Task
Give back an exact copy of the lines in the records below, from the line that has "Користувальницькі характеристики" through the line that has "Kółka przerzutki", and nothing besides.

Entries provided below:

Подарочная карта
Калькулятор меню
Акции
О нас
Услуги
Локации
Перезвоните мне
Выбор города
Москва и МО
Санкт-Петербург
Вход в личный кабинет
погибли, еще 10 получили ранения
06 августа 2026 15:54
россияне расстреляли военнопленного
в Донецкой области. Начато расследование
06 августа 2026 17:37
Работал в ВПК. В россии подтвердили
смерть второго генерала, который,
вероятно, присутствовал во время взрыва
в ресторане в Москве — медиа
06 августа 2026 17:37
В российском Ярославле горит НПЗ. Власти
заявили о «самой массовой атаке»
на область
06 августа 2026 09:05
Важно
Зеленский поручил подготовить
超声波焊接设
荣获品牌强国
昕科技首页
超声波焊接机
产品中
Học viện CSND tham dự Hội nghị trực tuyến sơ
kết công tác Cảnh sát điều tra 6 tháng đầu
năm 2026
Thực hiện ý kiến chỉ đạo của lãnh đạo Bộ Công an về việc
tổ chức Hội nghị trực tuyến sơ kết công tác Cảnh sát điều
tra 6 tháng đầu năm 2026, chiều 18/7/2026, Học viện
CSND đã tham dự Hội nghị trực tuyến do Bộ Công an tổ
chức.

End of Entries provided.
Entries provided below:

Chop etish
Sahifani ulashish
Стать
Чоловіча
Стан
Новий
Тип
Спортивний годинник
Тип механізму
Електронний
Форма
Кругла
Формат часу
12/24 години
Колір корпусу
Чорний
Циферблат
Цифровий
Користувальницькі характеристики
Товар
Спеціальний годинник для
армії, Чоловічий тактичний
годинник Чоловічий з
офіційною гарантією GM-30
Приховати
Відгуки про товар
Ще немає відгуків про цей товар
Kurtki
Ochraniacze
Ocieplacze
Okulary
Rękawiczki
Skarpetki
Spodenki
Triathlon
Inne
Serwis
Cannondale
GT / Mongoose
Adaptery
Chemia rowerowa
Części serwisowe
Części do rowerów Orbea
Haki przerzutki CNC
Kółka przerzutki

End of Entries provided.
Entries provided below:

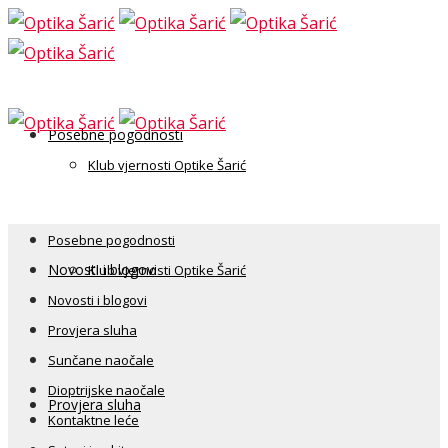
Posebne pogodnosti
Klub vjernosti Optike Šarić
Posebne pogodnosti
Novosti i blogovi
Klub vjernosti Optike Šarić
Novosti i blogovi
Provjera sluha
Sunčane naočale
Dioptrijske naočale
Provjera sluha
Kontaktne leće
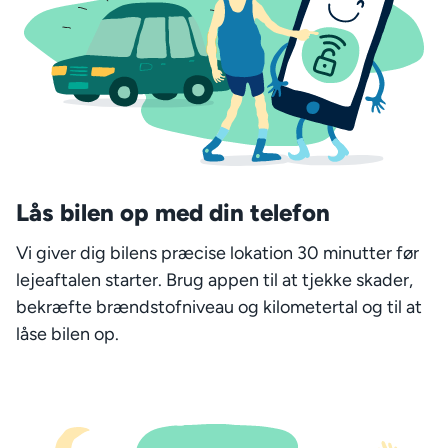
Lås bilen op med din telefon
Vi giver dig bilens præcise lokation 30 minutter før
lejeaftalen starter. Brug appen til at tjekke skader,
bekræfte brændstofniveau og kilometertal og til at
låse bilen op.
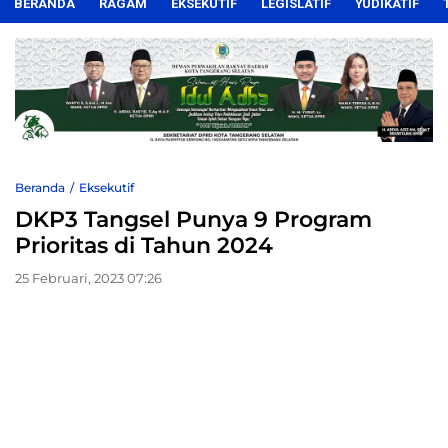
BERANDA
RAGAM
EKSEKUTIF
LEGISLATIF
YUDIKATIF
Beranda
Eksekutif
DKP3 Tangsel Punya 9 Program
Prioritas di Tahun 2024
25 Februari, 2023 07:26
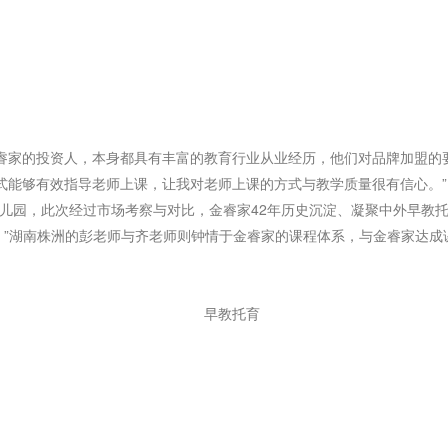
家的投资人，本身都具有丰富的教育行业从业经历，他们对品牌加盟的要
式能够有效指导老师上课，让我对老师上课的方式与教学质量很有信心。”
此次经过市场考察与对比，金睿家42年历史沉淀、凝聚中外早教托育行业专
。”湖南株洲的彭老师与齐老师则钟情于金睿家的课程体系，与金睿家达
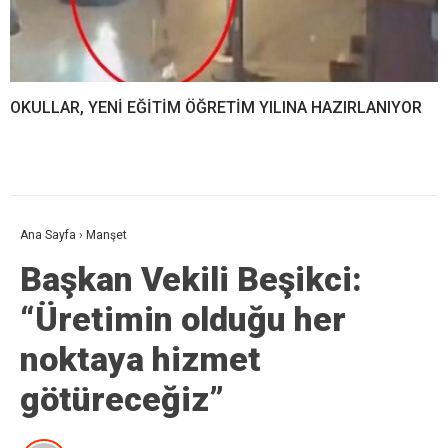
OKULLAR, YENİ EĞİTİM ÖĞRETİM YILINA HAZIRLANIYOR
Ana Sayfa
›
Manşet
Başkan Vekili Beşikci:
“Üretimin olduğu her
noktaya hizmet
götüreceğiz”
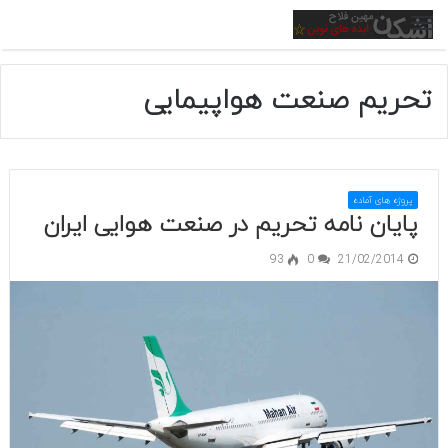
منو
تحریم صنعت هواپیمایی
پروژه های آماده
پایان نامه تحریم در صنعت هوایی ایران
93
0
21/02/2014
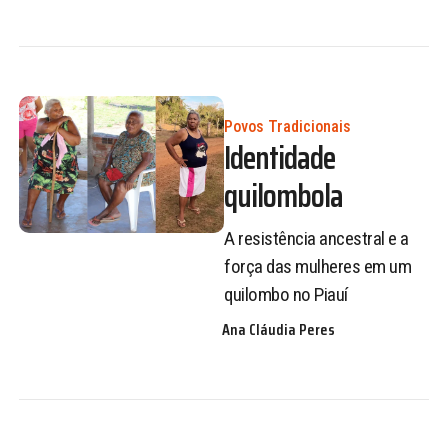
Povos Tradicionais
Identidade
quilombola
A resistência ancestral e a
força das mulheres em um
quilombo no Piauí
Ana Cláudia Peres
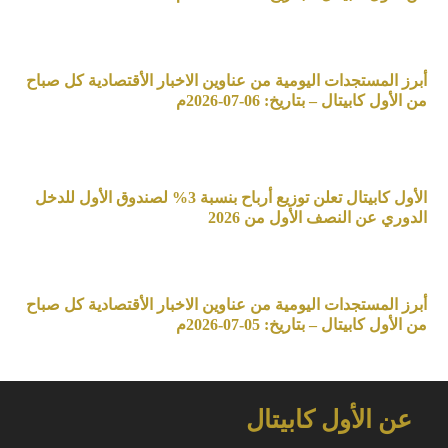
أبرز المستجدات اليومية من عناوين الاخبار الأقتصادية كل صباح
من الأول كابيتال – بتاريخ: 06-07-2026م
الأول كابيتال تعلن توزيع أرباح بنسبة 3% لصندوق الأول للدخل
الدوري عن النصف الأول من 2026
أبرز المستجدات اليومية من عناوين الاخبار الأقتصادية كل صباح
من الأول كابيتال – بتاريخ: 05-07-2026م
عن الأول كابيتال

End of Entries provided.

Response to the exercise
Користувальницькі характеристики
Товар
Спеціальний годинник для
армії, Чоловічий тактичний
годинник Чоловічий з
офіційною гарантією GM-30
Приховати
Відгуки про товар
Ще немає відгуків про цей товар
Kurtki
Ochraniacze
Ocieplacze
Okulary
Rękawiczki
Skarpetki
Spodenki
Triathlon
Inne
Serwis
Cannondale
GT / Mongoose
Adaptery
Chemia rowerowa
Części serwisowe
Części do rowerów Orbea
Haki przerzutki CNC
Kółka przerzutki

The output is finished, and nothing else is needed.